**Exercise prompt**
When you retype the entries, keep each one exact and leave out the pictures.

**Exercise data**
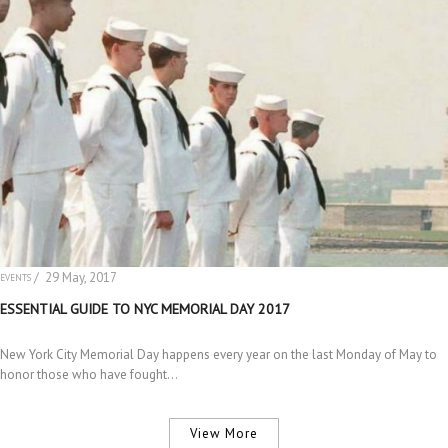
/ 29 May, 2017
EVENTS
ESSENTIAL GUIDE TO NYC MEMORIAL DAY 2017
New York City Memorial Day happens every year on the last Monday of May to
honor those who have fought…
View More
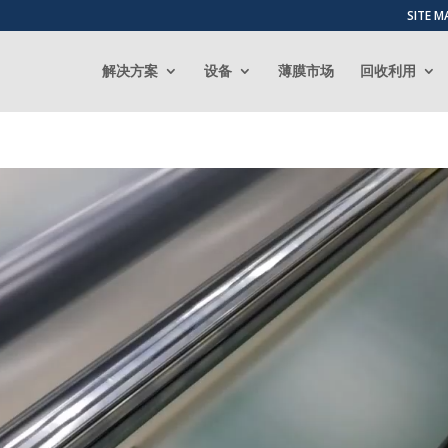
SITE M
解决方案
设备
薄膜市场
回收利用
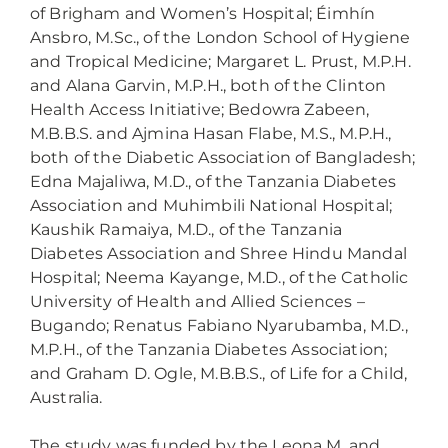
of Brigham and Women’s Hospital; Éimhín
Ansbro, M.Sc., of the London School of Hygiene
and Tropical Medicine; Margaret L. Prust, M.P.H.
and Alana Garvin, M.P.H., both of the Clinton
Health Access Initiative; Bedowra Zabeen,
M.B.B.S. and Ajmina Hasan Flabe, M.S., M.P.H.,
both of the Diabetic Association of Bangladesh;
Edna Majaliwa, M.D., of the Tanzania Diabetes
Association and Muhimbili National Hospital;
Kaushik Ramaiya, M.D., of the Tanzania
Diabetes Association and Shree Hindu Mandal
Hospital; Neema Kayange, M.D., of the Catholic
University of Health and Allied Sciences –
Bugando; Renatus Fabiano Nyarubamba, M.D.,
M.P.H., of the Tanzania Diabetes Association;
and Graham D. Ogle, M.B.B.S., of Life for a Child,
Australia.
The study was funded by the Leona M. and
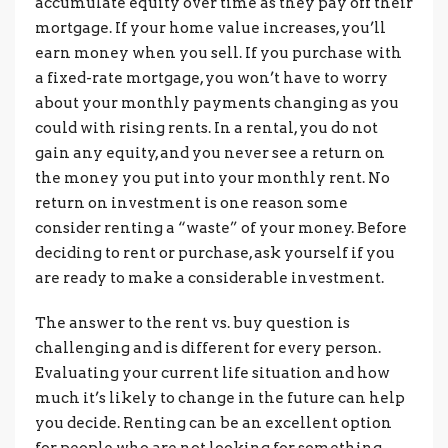
accumulate equity over time as they pay off their
mortgage. If your home value increases, you’ll
earn money when you sell. If you purchase with
a fixed-rate mortgage, you won’t have to worry
about your monthly payments changing as you
could with rising rents. In a rental, you do not
gain any equity, and you never see a return on
the money you put into your monthly rent. No
return on investment is one reason some
consider renting a “waste” of your money. Before
deciding to rent or purchase, ask yourself if you
are ready to make a considerable investment.
The answer to the rent vs. buy question is
challenging and is different for every person.
Evaluating your current life situation and how
much it’s likely to change in the future can help
you decide. Renting can be an excellent option
for people who are not looking for something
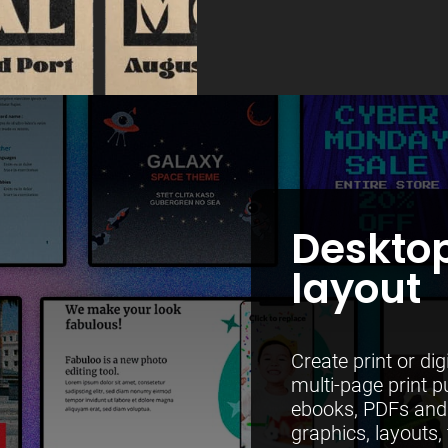
Desktop
layout
Create print or di
multi-page print p
ebooks, PDFs and 
graphics, layouts, 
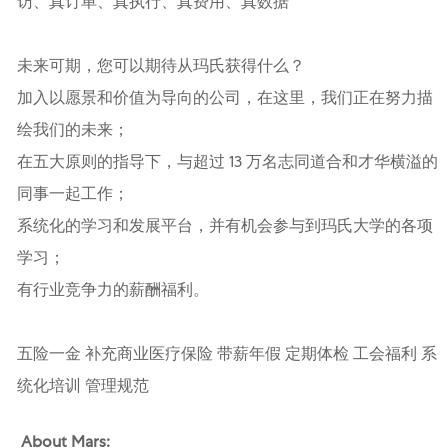
访、真订单、真执行、真费用、真数据”
未来可期，您可以期待从玛氏获得什么？
加入以愿景和价值为导向的公司，在这里，我们正在努力描
绘我们的未来；
在五大原则的指导下，与超过 13 万名志同道合和才华横溢的
同事一起工作；
系统化的学习和发展平台，并有机会参与到玛氏大学的各项
学习；
有行业竞争力的薪酬福利。
五险一金 补充商业医疗保险 带薪年假 定期体检 工会福利 系
统化培训 管理规范
About Mars:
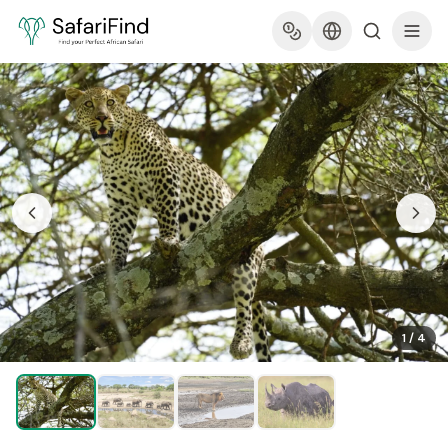
1
/
4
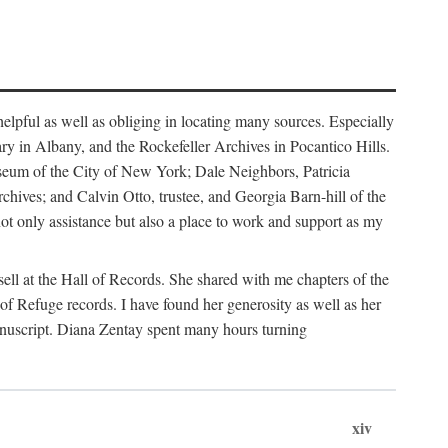
helpful as well as obliging in locating many sources. Especially
ary in Albany, and the Rockefeller Archives in Pocantico Hills.
useum of the City of New York; Dale Neighbors, Patricia
ves; and Calvin Otto, trustee, and Georgia Barn-hill of the
t only assistance but also a place to work and support as my
ell at the Hall of Records. She shared with me chapters of the
of Refuge records. I have found her generosity as well as her
anuscript. Diana Zentay spent many hours turning
xiv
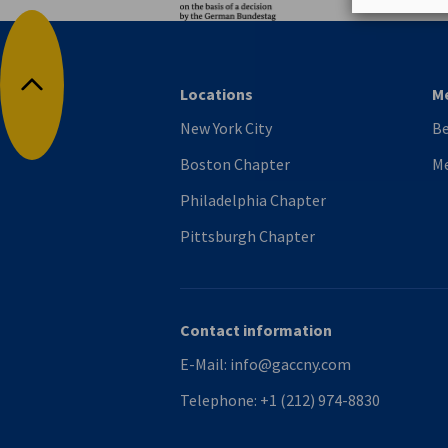
Locations
M
Back to top
New York City
B
Boston Chapter
M
Philadelphia Chapter
Pittsburgh Chapter
Contact information
E-Mail:
info@gaccny.com
Telephone:
+1 (212) 974-8830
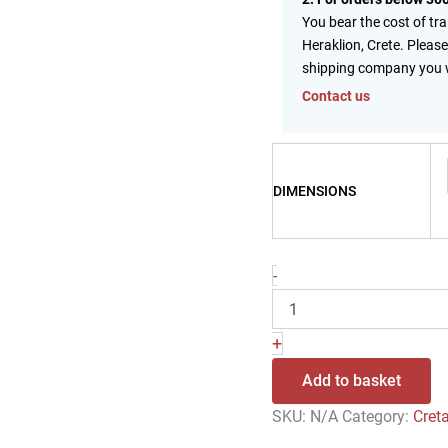
You bear the cost of tr
Heraklion, Crete. Please
shipping company you 
Contact us
DIMENSIONS
-
+
Add to basket
SKU:
N/A
Category:
Cret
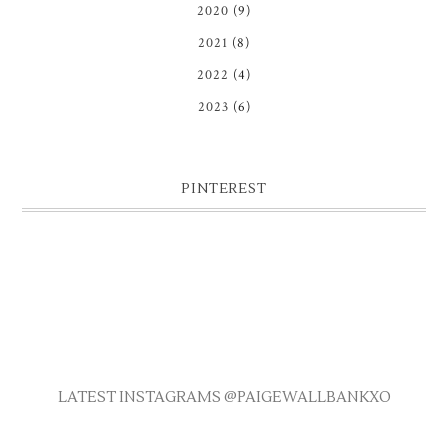
2020
(9)
2021
(8)
2022
(4)
2023
(6)
PINTEREST
LATEST INSTAGRAMS @PAIGEWALLBANKXO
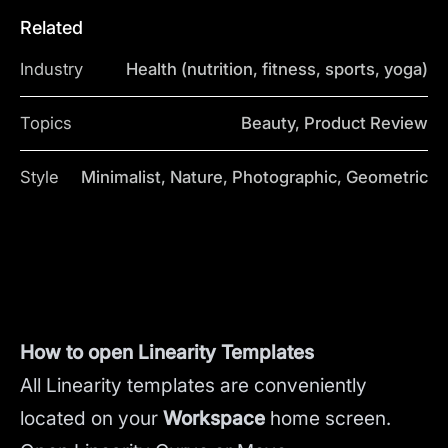
Related
Industry
Health (nutrition, fitness, sports, yoga)
Topics
Beauty, Product Review
Style
Minimalist, Nature, Photographic, Geometric
How to open Linearity Templates
All Linearity templates are conveniently
located on your
Workspace
home screen.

**Answer area**
/ 29 May, 2017
EVENTS
ESSENTIAL GUIDE TO NYC MEMORIAL DAY 2017
New York City Memorial Day happens every year on the last Monday of May to
honor those who have fought…
View More
SITE M
解决方案
设备
薄膜市场
回收利用
of Brigham and Women’s Hospital; Éimhín
Ansbro, M.Sc., of the London School of Hygiene
and Tropical Medicine; Margaret L. Prust, M.P.H.
and Alana Garvin, M.P.H., both of the Clinton
Health Access Initiative; Bedowra Zabeen,
M.B.B.S. and Ajmina Hasan Flabe, M.S., M.P.H.,
both of the Diabetic Association of Bangladesh;
Edna Majaliwa, M.D., of the Tanzania Diabetes
Association and Muhimbili National Hospital;
Kaushik Ramaiya, M.D., of the Tanzania
Diabetes Association and Shree Hindu Mandal
Hospital; Neema Kayange, M.D., of the Catholic
University of Health and Allied Sciences –
Bugando; Renatus Fabiano Nyarubamba, M.D.,
M.P.H., of the Tanzania Diabetes Association;
and Graham D. Ogle, M.B.B.S., of Life for a Child,
Australia.
The study was funded by the Leona M. and
accumulate equity over time as they pay off their
mortgage. If your home value increases, you’ll
earn money when you sell. If you purchase with
a fixed-rate mortgage, you won’t have to worry
about your monthly payments changing as you
could with rising rents. In a rental, you do not
gain any equity, and you never see a return on
the money you put into your monthly rent. No
return on investment is one reason some
consider renting a “waste” of your money. Before
deciding to rent or purchase, ask yourself if you
are ready to make a considerable investment.
The answer to the rent vs. buy question is
challenging and is different for every person.
Evaluating your current life situation and how
much it’s likely to change in the future can help
you decide. Renting can be an excellent option
for people who are not looking for something
Desktop
layout
Create print or di
multi-page print p
ebooks, PDFs and 
graphics, layouts, 
访、真订单、真执行、真费用、真数据”
未来可期，您可以期待从玛氏获得什么？
加入以愿景和价值为导向的公司，在这里，我们正在努力描
绘我们的未来；
在五大原则的指导下，与超过 13 万名志同道合和才华横溢的
同事一起工作；
系统化的学习和发展平台，并有机会参与到玛氏大学的各项
学习；
有行业竞争力的薪酬福利。
五险一金 补充商业医疗保险 带薪年假 定期体检 工会福利 系
统化培训 管理规范
About Mars:
1
/
4
helpful as well as obliging in locating many sources. Especially
ary in Albany, and the Rockefeller Archives in Pocantico Hills.
useum of the City of New York; Dale Neighbors, Patricia
ves; and Calvin Otto, trustee, and Georgia Barn-hill of the
t only assistance but also a place to work and support as my
ell at the Hall of Records. She shared with me chapters of the
of Refuge records. I have found her generosity as well as her
anuscript. Diana Zentay spent many hours turning
xiv
Locations
M
Back to top
New York City
B
Boston Chapter
M
Philadelphia Chapter
Pittsburgh Chapter
Contact information
E-Mail:
info@gaccny.com
Telephone:
+1 (212) 974-8830
You bear the cost of tr
Heraklion, Crete. Please
shipping company you 
Contact us
DIMENSIONS
-
+
Add to basket
SKU:
N/A
Category:
Cret
2020
(9)
2021
(8)
2022
(4)
2023
(6)
PINTEREST
LATEST INSTAGRAMS @PAIGEWALLBANKXO
Related
Industry
Health (nutrition, fitness, sports, yoga)
Topics
Beauty, Product Review
Style
Minimalist, Nature, Photographic, Geometric
How to open Linearity Templates
All Linearity templates are conveniently
located on your
Workspace
home screen.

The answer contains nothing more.